Into the cold afternoon and through the compound, past quiet buildings and across the main road where a black SUV sat with its door open, he ran. Panic urged him on faster. Everyone else was already in the shelter. If they followed procedures, and they always did, they would close and lock the blast doors. They wouldn’t wait for stragglers. They wouldn’t wait for him. Camp David was a beautiful rustic retreat nestled in the pristine forests of Maryland, the perfect place to think and write, but in minutes it would all be gone in a nuclear firestorm and him with it if he didn’t get inside.
Into the barracks, down the stairs, into the red dusk of the steel and concrete shelter — Cameron closed and locked the doors behind him. He was inside. He was safe. He was alone. There were no orders being issued by cooler heads, no panicked cries, no despair, no footsteps running on the metal walkway to the elevator, and no one pounding frantically on the doors to get in. He switched on the outside monitor. The barracks were empty.
The thought of going back for the others who hadn’t the sense to run for cover crossed Cameron’s mind, as did the futility of adding another glowing dead body to the radioactive pile. Instead, he broke the rules. He unlocked the steel-reinforced doors before descending into the safety of the solid rock of the Appalachian Mountains.

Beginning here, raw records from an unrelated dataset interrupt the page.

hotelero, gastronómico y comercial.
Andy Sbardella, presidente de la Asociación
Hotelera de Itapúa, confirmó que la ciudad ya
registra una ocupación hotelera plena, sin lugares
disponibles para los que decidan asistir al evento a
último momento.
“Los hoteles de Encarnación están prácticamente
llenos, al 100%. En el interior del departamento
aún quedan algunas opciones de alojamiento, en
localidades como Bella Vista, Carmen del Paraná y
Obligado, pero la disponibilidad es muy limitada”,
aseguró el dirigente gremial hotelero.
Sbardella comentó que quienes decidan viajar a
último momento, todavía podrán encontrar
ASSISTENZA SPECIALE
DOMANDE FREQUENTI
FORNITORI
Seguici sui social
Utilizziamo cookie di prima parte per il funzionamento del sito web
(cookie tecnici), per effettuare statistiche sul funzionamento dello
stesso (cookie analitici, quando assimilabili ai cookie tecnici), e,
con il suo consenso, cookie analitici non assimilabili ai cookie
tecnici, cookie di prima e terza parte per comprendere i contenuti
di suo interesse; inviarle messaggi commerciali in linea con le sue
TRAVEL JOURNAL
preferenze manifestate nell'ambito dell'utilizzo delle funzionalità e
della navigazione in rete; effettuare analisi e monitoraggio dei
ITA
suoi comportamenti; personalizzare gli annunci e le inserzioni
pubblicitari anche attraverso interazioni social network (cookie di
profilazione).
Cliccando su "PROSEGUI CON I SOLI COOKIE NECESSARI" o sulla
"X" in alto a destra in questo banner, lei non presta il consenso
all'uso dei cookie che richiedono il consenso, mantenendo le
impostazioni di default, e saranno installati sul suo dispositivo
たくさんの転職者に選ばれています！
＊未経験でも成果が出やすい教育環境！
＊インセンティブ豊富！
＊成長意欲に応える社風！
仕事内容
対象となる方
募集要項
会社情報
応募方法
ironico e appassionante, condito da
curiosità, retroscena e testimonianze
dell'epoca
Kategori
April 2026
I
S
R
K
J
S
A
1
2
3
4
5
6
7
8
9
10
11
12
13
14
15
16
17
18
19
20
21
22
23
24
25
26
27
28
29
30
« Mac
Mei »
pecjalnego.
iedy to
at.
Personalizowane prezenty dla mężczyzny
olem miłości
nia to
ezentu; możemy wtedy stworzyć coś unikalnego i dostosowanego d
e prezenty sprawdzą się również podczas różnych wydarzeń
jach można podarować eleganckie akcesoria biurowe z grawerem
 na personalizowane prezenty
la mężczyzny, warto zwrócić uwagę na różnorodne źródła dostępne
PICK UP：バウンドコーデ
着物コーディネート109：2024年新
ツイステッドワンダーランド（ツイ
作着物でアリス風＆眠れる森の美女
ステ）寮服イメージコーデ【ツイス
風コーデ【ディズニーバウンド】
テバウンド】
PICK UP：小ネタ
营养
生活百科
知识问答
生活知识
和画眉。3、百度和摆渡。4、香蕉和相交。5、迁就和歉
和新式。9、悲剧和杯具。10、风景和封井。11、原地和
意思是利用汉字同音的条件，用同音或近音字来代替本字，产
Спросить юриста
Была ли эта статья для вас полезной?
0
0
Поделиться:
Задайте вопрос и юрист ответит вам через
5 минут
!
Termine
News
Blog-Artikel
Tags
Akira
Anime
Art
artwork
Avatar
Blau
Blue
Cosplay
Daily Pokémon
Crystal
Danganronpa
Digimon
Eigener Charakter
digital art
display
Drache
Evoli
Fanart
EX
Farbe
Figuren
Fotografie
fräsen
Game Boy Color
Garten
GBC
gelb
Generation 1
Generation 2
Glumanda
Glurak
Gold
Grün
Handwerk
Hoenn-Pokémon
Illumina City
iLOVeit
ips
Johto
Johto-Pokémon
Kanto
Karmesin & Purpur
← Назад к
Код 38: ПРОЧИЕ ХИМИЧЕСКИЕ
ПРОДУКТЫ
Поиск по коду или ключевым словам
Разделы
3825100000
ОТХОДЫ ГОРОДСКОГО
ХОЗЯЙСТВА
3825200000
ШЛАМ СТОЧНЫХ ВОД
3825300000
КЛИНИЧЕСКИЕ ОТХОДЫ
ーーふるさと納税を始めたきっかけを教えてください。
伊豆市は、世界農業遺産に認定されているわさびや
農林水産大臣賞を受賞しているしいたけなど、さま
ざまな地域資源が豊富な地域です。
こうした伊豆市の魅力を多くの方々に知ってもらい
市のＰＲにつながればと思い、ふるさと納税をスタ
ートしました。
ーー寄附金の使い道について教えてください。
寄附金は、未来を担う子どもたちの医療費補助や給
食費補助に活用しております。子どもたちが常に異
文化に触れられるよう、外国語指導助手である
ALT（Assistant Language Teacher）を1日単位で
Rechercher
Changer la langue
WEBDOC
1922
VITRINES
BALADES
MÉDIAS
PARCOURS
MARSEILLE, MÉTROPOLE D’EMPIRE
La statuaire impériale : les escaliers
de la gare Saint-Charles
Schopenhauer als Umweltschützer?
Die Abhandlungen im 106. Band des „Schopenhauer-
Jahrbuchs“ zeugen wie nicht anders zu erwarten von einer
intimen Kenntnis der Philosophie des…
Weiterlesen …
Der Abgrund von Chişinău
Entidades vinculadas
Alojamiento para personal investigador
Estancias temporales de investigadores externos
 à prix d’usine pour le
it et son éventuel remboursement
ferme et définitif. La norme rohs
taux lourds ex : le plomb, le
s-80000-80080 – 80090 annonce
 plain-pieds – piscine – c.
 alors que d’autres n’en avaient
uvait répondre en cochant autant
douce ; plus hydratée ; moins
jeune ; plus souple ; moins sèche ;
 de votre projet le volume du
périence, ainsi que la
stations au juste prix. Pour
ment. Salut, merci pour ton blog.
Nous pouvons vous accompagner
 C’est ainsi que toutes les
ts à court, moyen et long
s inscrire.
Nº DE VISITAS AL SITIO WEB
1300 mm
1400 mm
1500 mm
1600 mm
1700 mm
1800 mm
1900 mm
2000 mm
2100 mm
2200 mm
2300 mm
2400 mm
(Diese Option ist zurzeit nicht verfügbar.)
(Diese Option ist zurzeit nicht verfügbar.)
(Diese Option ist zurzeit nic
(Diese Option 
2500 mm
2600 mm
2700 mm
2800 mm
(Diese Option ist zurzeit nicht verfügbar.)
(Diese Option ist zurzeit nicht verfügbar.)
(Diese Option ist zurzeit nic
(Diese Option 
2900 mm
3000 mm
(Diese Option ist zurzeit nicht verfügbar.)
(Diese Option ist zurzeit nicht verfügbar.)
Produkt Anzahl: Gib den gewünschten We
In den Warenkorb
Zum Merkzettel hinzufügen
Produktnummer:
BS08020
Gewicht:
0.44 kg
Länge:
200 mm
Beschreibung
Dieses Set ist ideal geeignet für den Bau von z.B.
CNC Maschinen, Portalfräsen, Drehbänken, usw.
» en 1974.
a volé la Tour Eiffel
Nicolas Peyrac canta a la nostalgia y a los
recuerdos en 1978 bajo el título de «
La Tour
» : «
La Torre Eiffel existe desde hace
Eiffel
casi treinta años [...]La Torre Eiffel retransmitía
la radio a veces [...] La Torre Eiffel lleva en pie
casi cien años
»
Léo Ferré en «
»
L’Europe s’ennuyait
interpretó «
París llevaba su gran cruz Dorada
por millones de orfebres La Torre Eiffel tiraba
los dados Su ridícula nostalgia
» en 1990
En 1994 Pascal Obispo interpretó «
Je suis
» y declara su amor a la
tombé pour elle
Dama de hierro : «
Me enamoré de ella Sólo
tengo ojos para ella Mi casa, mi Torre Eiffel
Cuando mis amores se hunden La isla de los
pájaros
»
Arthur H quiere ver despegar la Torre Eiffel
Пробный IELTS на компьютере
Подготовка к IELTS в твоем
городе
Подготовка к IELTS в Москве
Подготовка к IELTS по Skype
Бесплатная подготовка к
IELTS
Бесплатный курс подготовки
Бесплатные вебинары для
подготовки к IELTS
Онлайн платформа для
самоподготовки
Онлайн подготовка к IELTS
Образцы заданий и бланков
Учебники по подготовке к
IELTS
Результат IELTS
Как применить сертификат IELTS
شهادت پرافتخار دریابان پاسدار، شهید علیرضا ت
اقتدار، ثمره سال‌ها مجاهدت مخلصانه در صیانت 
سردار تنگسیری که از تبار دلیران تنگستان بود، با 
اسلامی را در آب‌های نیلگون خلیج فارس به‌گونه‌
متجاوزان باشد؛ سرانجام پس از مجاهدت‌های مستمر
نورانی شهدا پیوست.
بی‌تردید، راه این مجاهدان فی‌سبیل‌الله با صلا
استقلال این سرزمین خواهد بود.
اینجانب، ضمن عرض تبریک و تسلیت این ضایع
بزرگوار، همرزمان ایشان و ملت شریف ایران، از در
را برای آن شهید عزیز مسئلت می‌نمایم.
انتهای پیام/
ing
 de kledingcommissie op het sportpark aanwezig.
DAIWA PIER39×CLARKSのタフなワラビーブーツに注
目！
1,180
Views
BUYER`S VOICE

Cameron hated elevators. He hated confined spaces, but he hated the alternative more. The elevator let him off at its only stop — the nuclear strike-hardened shelter three hundred feet below the surface. Built to be self-sustaining for up to a year, it had its own power and underground water source, and there was enough food for a hundred people for a year or, in his case, one person for a hundred years. No one else had made it. No one.
The command center was a square concrete room where dozens of computers registered information about the compound and all in-house systems. He waited there for that inevitable moment when the screens would flash with a light so bright it would blind him, but that moment never came.
Hours passed. The external monitors showed no radiation, no anomalies, nothing. All security systems and cameras throughout the compound and on the perimeter seemed to be working. The only odd thing was the one thing they weren’t registering — everyone else.
He tried to contact the Marine captain of the guard, the Secret Service, the FBI, the Pentagon, the CIA, the president. He tried his parents and even his old college roommate. Camp David was connected to every major capital in the world. The lines were open, but no one was answering. This was no surprise nuclear attack. Cameron’s life was his words, but he had no words for this.